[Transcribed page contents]
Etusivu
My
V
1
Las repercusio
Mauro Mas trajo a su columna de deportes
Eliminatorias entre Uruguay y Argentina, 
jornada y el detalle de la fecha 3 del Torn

* * *

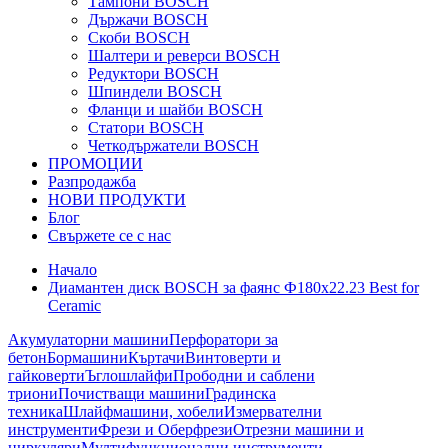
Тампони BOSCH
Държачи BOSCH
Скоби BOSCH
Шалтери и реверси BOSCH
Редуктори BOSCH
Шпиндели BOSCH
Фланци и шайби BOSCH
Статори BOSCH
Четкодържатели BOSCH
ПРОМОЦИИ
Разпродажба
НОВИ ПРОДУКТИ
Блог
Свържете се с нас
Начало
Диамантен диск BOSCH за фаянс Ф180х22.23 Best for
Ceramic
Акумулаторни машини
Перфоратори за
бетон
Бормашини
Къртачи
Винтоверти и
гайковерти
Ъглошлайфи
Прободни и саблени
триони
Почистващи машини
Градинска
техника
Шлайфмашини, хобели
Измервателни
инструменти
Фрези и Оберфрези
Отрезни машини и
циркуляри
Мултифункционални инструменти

> _Exercise_
Each line above with the string "BOSCH" should be reported in full.

> _Written solution_
Тампони BOSCH
Държачи BOSCH
Скоби BOSCH
Шалтери и реверси BOSCH
Редуктори BOSCH
Шпиндели BOSCH
Фланци и шайби BOSCH
Статори BOSCH
Четкодържатели BOSCH
Диамантен диск BOSCH за фаянс Ф180х22.23 Best for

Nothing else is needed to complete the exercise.